DATASET EXCERPTS
|---|
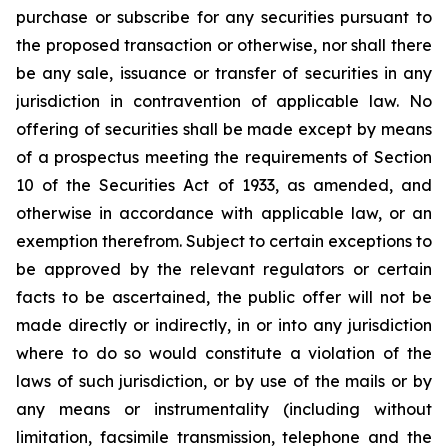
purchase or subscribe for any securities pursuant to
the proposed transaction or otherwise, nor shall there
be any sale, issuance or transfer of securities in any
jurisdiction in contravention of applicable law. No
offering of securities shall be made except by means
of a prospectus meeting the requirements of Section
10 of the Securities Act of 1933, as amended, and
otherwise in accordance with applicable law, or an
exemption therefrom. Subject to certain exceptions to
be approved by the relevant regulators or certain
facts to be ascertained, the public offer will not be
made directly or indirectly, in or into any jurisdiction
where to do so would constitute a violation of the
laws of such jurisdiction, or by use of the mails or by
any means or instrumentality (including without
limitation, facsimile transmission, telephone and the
|---|
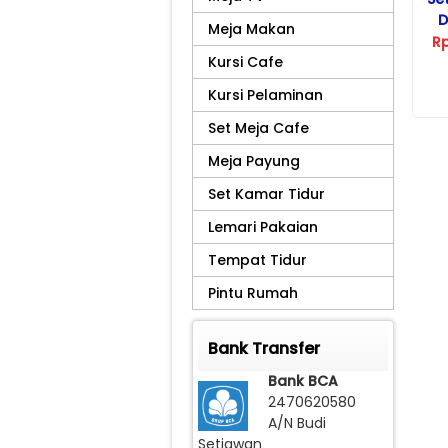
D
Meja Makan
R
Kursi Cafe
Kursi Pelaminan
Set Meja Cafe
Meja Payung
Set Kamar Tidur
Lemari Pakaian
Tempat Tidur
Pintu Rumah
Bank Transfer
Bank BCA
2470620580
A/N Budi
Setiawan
|---|
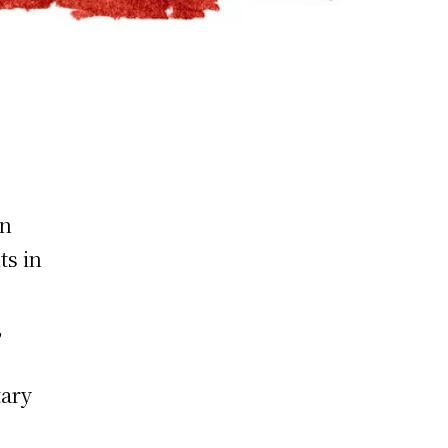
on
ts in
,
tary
|---|
Set down, exactly as they stand above, the lines starting with the line with "purchase or subscribe" and going on through the line with "offering of securities", and no others.

purchase or subscribe for any securities pursuant to
the proposed transaction or otherwise, nor shall there
be any sale, issuance or transfer of securities in any
jurisdiction in contravention of applicable law. No
offering of securities shall be made except by means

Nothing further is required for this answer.